Cities matter to the national economy because they provide benefits to businesses and workers that they can only access in urban areas. In the UK, the most successful urban economies are those that have been able to provide the competitive advantages that highly knowledge-based firms require. These include large numbers of skilled workers with the ability to create and share lots of knowledge face-to-face.

Economic complexity is an analytical approach that attempts to measure how developed an economy is, based on the amount of accumulated knowledge a place has.
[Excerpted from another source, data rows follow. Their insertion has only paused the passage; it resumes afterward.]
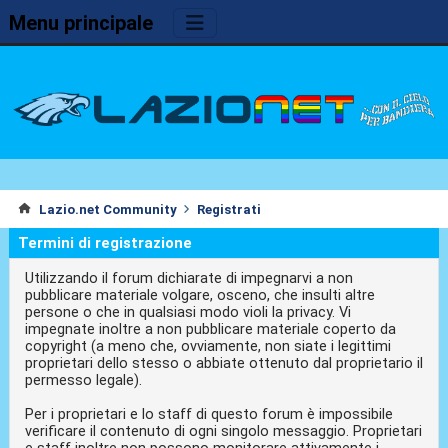
Menu principale
Lazio.net Community
Registrati
Termini di registrazione
Utilizzando il forum dichiarate di impegnarvi a non
pubblicare materiale volgare, osceno, che insulti altre
persone o che in qualsiasi modo violi la privacy. Vi
impegnate inoltre a non pubblicare materiale coperto da
copyright (a meno che, ovviamente, non siate i legittimi
proprietari dello stesso o abbiate ottenuto dal proprietario il
permesso legale).
Per i proprietari e lo staff di questo forum è impossibile
verificare il contenuto di ogni singolo messaggio. Proprietari
e staff inoltre non possono monitorare attivamente i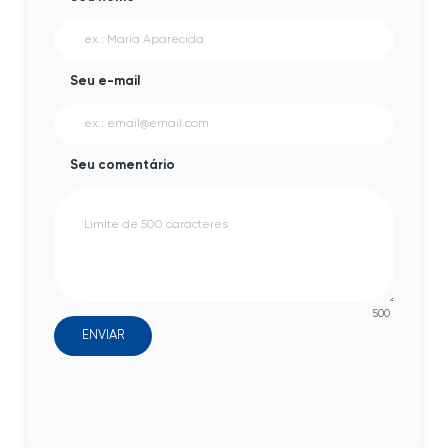
Seu e-mail
Seu comentário
500
ENVIAR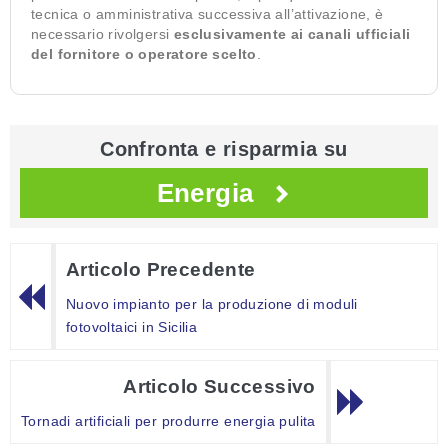
tecnica o amministrativa successiva all’attivazione, è
necessario rivolgersi
esclusivamente ai canali ufficiali
del fornitore o operatore scelto
.
Confronta e risparmia su
Energia
Articolo Precedente
Nuovo impianto per la produzione di moduli
fotovoltaici in Sicilia
Articolo Successivo
Tornadi artificiali per produrre energia pulita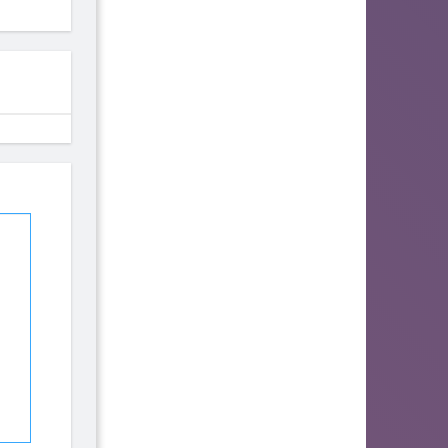
142
140
134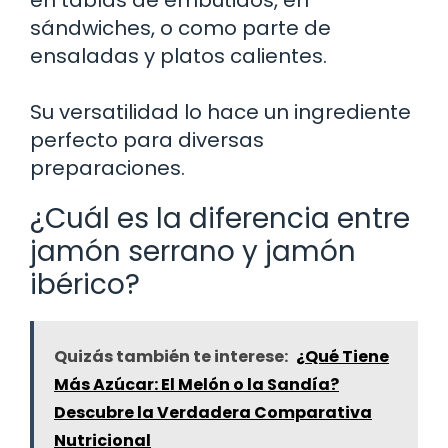
en tablas de embutidos, en
sándwiches, o como parte de
ensaladas y platos calientes.
Su versatilidad lo hace un ingrediente
perfecto para diversas
preparaciones.
¿Cuál es la diferencia entre
jamón serrano y jamón
ibérico?
Quizás también te interese:
¿Qué Tiene
Más Azúcar: El Melón o la Sandía?
Descubre la Verdadera Comparativa
Nutricional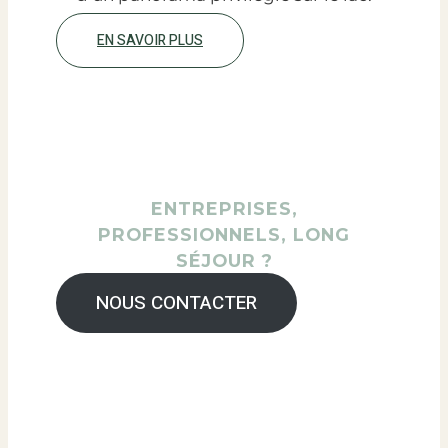
EN SAVOIR PLUS
ENTREPRISES,
PROFESSIONNELS, LONG
SÉJOUR ?
NOUS CONTACTER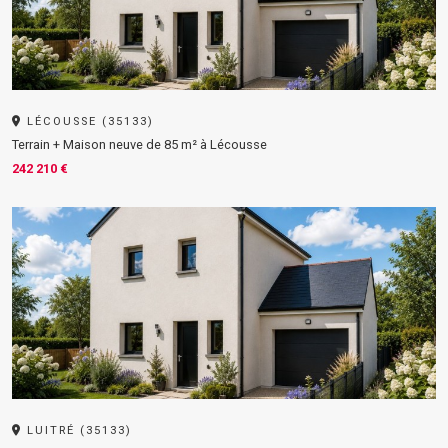
LÉCOUSSE (35133)
Terrain + Maison neuve de 85 m² à Lécousse
242 210 €
LUITRÉ (35133)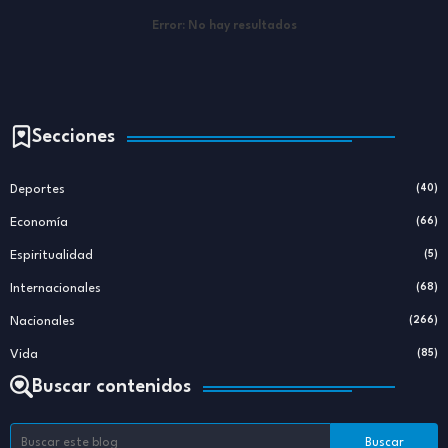
Error:
No hay resultados
Secciones
Deportes
(40)
Economía
(66)
Espiritualidad
(5)
Internacionales
(68)
Nacionales
(266)
Vida
(85)
Buscar contenidos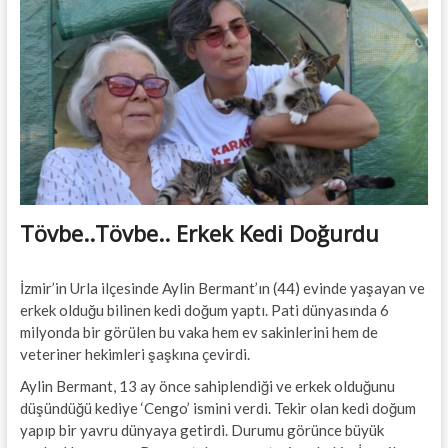
t
t
o
n
Tövbe..Tövbe.. Erkek Kedi Doğurdu
İzmir’in Urla ilçesinde Aylin Bermant’ın (44) evinde yaşayan ve
erkek olduğu bilinen kedi doğum yaptı. Pati dünyasında 6
milyonda bir görülen bu vaka hem ev sakinlerini hem de
veteriner hekimleri şaşkına çevirdi.
Aylin Bermant, 13 ay önce sahiplendiği ve erkek olduğunu
düşündüğü kediye ‘Cengo’ ismini verdi. Tekir olan kedi doğum
yapıp bir yavru dünyaya getirdi. Durumu görünce büyük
Economic complexity has been widely used to compare countries, but to date has been less commonly applied at the subnational level, especially in the UK. Using this approach for cities and large towns for the first time with historical data, this briefing shows:

  • Present and past economic complexity of British cities and large towns is highly associated with current productivity levels. Successful cities and large towns today – mostly located in the Greater South East – had higher levels of complexity in 1981.
  • The largest cities outside the Greater South East are much more complex today than they were in 1981. For example, Manchester was the 52nd most complex local economy in Britain in 1981 – today it is 18th. Likewise, Glasgow was the 38th most complex city, and today it is 7th.
  • However, despite their greater complexity, the large cities outside the Greater South East still underperform in terms of productivity. Although they are more productive than their smaller neighbours, they are still less productive than smaller cities in the Greater South East. In addition, and despite these recent gains, the largest British cities still lag their French and German counterparts.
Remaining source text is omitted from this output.